Pflege von Demenzpatienten:Taten gefragt

Glückwunsch an den Reischlhof und die Innere Mission München als Träger des Pflegeheims: Hier scheint tatsächlich der Mensch im Mittelpunkt zu stehen.

Von Anja Blum

Stellen Sie sich vor, Sie werden aus Versehen irgendwo eingesperrt. Das ist kein schönes Gefühl. Jeder Mensch wird versuchen, sich aus einer solchen Lage zu befreien, das Bedürfnis nach Freiheit ist ein tiefsitzender Instinkt - und wird selbst von einer Demenzerkrankung nicht unterbunden.

Im Ebersberger Reischlhof lebt zum Beispiel eine Dame, die fast jeden Nachmittag mit ihrer Handtasche am Arm vor der Tür ihrer Station steht - in der Hoffnung, doch einmal hindurch schlüpfen zu können. Am Fuß trägt sie einen Transponder, der ihr den Durchgang eigentlich verwehrt. Doch letztens war es so weit: Zwei junge, höfliche Besucher hielten der Dame die Türe auf. Das alarmierte Personal konnte die desorientierte Bewohnerin gerade noch von einem Ausflug abhalten.

Draußen nämlich, und das ist die andere Seite der Medaille, sind ältere Menschen mit Orientierungsschwäche vielen Gefahren ausgesetzt. Schnell finden sie sich nicht mehr zurecht beziehungsweise zurück nach Hause - mit unabsehbaren Folgen. Deswegen ist in Heimen wie dem Reischlhof, in dem viele Demenzpatienten leben, freilich Vorsicht geboten.

Für die Pflege ist es eine Gratwanderung

Und so ist das Dilemma zwischen Freiheit und Sicherheit, die Gratwanderung zwischen Fürsorge und Bevormundung, in allen Einrichtungen für Senioren allgegenwärtig. Einsperren oder gar Festgurten darf keine schnelle Lösung sein - sondern höchstens ultima ratio, das beteuern alle Verantwortlichen. Doch hier sind nicht nur Worte gefragt, sondern vor allem Taten. Die Träger müssen alle Möglichkeiten ausschöpfen, den ihnen Anvertrauten so viel Bewegungsfreiheit und Raum für eigene Entscheidungen zu lassen wie irgend möglich - auch wenn dies viel Aufwand und Kosten verursacht.

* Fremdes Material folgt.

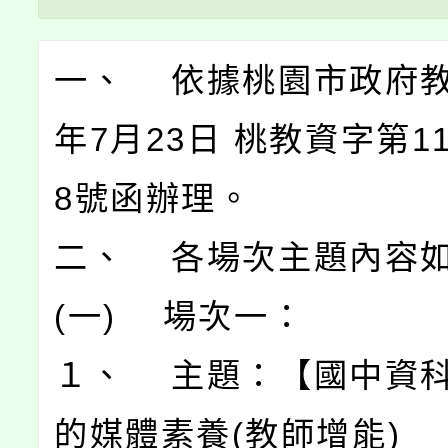
一、 依據桃園市政府教
年7月23日 桃教資字第113
8號函辦理。
二、 各場次主題內容
(一) 場次一：
１、 主題：【國中資科
的媒體素養(教師增能)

Insofern kann man den Reischlhof und die Innere Mission München nur beglückwünschen zu diesem Pilotprojekt, das verwirrten Menschen mehr Freiheit und zugleich Sicherheit bietet. Zumal bereits drei weitere Häuser des Trägers auf der Warteliste für die neue Technik stehen. "Bei uns steht der Mensch im Mittelpunkt", sagt Pfarrer Günther Bauer, Vorstand der Inneren Mission. Das kann man ihm offenbar glauben.